What you should do: Take the entries below and print only the lines from the one with "International Association of Scientologists" through the one with "H806 - The ultimate in good taste & quiet", exactly as they stand, both ends included.

*** Available data ***

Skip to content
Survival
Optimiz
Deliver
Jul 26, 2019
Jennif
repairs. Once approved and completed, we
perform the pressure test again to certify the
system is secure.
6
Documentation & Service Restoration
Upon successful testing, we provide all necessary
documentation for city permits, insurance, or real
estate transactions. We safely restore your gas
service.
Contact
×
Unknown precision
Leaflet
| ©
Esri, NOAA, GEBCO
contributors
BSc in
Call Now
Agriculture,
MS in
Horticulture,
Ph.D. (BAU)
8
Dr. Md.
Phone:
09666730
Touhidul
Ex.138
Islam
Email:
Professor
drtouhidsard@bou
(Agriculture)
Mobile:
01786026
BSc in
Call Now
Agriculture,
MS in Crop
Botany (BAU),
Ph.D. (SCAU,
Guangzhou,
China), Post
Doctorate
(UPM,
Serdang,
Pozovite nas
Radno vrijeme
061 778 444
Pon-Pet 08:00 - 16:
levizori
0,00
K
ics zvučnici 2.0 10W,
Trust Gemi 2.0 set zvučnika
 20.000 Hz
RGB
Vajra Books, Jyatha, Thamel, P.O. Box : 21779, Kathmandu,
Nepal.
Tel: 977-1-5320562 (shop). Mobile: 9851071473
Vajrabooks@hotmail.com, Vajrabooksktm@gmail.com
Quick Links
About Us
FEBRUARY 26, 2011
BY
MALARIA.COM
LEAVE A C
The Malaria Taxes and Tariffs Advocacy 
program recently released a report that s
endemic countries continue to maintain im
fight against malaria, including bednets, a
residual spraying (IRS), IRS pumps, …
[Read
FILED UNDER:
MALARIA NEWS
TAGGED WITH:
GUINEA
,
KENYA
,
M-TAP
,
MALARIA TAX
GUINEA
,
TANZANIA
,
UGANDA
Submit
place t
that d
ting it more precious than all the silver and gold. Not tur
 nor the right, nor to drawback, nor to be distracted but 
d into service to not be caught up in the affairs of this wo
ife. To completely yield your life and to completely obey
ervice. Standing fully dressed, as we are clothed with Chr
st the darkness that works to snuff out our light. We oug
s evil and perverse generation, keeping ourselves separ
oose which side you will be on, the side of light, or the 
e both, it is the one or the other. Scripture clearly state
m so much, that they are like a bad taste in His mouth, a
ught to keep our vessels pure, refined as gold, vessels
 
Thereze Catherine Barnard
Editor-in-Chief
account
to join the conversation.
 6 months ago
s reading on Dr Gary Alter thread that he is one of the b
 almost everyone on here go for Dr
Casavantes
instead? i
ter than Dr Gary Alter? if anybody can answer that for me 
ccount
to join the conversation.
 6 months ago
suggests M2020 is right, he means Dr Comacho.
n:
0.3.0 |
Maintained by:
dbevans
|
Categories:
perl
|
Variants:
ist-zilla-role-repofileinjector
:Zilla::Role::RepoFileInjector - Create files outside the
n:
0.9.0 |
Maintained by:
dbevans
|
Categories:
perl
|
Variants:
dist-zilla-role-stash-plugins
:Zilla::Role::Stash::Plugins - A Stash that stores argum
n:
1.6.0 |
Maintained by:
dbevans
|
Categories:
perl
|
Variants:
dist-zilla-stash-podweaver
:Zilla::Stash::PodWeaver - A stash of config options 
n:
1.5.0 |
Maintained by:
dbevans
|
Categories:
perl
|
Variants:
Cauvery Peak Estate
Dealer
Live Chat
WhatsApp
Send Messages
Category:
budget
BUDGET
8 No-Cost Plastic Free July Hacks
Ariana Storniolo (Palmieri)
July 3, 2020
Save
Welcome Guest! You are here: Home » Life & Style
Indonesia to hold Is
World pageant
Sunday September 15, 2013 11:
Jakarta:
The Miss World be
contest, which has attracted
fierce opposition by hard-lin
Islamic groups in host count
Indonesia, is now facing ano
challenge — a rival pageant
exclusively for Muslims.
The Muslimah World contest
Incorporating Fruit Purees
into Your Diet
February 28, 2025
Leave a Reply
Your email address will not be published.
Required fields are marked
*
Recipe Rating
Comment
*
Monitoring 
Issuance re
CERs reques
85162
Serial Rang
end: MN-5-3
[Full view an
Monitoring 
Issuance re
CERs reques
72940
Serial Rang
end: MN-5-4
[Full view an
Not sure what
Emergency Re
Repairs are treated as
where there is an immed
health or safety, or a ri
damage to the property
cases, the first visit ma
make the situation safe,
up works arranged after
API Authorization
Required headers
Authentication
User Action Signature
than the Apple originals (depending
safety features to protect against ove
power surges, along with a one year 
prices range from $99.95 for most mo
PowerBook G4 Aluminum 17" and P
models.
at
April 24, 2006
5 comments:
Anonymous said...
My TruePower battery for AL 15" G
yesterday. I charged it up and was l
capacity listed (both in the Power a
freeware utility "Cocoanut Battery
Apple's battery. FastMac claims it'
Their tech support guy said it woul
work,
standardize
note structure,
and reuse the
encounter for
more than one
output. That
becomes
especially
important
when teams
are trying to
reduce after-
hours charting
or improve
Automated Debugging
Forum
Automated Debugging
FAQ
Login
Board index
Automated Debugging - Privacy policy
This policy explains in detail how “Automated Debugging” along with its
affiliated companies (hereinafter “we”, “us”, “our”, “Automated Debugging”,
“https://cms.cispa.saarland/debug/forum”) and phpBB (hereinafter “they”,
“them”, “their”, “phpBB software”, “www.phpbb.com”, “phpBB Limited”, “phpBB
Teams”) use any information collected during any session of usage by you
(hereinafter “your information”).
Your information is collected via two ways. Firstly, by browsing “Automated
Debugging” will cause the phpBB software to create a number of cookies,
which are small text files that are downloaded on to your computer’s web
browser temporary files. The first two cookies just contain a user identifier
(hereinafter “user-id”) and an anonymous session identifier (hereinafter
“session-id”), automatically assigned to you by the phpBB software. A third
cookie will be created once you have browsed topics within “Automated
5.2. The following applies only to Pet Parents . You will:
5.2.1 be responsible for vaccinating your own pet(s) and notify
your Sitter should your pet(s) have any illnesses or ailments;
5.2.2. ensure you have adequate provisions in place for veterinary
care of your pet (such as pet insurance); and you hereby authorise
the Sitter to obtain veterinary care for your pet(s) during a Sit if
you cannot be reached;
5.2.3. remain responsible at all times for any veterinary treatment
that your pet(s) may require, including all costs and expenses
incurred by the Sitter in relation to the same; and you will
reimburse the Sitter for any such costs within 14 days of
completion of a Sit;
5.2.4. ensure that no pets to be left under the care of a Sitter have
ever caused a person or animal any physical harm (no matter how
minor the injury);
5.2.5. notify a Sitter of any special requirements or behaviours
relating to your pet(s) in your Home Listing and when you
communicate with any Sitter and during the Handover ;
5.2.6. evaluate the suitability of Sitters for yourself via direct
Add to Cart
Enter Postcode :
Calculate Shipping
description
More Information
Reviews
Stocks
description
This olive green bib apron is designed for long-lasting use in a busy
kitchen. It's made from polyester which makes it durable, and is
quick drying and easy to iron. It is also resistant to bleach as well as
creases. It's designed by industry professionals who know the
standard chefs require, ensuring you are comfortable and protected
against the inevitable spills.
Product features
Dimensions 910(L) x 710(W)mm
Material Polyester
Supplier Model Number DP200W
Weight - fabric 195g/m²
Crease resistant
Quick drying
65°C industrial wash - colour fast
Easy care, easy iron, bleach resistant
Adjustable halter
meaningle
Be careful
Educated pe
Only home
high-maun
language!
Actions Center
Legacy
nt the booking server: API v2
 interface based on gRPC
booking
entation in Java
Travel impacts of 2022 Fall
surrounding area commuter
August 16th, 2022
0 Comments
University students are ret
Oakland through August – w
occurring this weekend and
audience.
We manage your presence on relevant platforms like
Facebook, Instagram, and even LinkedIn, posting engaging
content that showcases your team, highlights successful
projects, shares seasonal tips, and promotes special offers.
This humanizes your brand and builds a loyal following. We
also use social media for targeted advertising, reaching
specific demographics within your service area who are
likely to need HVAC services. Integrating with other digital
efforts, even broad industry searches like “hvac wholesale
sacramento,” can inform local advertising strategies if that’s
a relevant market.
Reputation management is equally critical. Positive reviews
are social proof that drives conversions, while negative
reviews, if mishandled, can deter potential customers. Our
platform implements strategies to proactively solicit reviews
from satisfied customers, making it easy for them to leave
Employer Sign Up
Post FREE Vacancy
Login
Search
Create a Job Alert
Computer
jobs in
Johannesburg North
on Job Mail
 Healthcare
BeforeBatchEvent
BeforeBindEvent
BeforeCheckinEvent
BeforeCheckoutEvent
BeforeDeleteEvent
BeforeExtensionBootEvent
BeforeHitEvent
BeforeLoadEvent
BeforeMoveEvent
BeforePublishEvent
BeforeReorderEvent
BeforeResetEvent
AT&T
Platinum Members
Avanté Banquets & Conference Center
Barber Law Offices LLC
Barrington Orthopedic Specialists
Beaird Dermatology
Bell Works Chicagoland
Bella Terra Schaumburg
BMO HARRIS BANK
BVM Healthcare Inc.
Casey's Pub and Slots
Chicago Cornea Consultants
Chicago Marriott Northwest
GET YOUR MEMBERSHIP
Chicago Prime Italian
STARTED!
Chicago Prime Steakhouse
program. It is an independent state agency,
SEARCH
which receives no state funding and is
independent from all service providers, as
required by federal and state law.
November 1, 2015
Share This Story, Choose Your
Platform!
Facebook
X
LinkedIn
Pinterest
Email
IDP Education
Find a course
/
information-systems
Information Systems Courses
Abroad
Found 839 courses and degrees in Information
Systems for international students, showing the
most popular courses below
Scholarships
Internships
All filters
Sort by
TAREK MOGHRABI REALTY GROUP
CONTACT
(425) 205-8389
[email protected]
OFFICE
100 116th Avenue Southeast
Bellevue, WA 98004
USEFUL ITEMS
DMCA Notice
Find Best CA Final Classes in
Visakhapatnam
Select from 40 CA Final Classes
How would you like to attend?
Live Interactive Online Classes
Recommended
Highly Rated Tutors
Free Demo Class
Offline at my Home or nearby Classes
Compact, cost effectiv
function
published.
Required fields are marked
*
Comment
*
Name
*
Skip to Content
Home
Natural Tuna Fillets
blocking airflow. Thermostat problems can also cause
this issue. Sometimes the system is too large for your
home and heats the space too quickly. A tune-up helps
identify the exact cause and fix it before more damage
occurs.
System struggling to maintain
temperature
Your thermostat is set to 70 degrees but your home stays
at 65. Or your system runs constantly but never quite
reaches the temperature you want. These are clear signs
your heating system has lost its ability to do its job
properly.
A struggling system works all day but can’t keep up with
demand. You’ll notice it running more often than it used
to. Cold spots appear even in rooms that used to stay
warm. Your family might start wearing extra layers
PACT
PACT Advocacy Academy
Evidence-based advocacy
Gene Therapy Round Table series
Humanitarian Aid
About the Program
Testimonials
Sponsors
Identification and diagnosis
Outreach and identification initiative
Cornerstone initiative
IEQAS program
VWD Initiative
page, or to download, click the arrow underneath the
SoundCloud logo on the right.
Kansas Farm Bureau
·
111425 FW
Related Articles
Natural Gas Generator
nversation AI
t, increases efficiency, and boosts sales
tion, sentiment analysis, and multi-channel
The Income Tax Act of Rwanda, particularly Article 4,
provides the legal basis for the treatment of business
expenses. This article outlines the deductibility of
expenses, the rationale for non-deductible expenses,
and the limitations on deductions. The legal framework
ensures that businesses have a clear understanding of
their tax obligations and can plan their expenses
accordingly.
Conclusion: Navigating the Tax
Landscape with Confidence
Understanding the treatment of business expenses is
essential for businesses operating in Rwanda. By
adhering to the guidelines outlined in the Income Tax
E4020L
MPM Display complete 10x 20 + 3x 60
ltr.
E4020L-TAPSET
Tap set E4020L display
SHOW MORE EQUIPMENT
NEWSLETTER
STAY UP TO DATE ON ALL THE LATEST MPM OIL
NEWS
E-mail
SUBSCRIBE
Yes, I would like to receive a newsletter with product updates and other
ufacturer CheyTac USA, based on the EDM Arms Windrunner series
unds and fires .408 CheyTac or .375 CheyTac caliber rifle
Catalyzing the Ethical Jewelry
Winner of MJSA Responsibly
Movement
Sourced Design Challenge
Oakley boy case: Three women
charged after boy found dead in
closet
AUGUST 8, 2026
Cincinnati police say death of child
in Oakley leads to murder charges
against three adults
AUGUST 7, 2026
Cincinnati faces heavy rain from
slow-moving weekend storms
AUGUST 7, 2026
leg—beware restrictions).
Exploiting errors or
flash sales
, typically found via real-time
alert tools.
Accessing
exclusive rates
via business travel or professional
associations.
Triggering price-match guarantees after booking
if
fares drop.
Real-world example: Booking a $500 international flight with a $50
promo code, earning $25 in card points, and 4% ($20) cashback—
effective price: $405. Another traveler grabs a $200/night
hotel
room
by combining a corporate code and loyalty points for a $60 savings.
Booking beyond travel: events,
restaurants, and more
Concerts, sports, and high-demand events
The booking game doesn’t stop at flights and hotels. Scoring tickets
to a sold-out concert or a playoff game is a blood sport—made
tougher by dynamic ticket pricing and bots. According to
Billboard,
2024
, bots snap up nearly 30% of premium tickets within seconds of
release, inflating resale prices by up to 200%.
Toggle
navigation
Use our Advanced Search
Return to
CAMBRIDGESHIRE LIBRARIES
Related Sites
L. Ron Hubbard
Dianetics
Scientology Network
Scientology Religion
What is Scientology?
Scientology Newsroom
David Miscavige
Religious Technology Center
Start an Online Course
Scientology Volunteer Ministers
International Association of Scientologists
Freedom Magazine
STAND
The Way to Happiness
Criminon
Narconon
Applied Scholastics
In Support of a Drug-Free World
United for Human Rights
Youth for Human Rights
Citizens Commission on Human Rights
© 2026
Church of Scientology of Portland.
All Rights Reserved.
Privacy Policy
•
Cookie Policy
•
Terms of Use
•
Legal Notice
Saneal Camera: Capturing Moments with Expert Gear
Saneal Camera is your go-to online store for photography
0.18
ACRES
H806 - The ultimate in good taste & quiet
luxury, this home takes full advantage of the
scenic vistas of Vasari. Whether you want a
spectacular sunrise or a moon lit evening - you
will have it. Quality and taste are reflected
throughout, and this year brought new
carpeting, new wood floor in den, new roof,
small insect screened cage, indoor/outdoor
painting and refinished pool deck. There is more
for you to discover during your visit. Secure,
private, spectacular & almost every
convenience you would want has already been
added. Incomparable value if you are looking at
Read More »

*** End of Available data ***

Answer to this task:
International Association of Scientologists
Freedom Magazine
STAND
The Way to Happiness
Criminon
Narconon
Applied Scholastics
In Support of a Drug-Free World
United for Human Rights
Youth for Human Rights
Citizens Commission on Human Rights
© 2026
Church of Scientology of Portland.
All Rights Reserved.
Privacy Policy
•
Cookie Policy
•
Terms of Use
•
Legal Notice
Saneal Camera: Capturing Moments with Expert Gear
Saneal Camera is your go-to online store for photography
0.18
ACRES
H806 - The ultimate in good taste & quiet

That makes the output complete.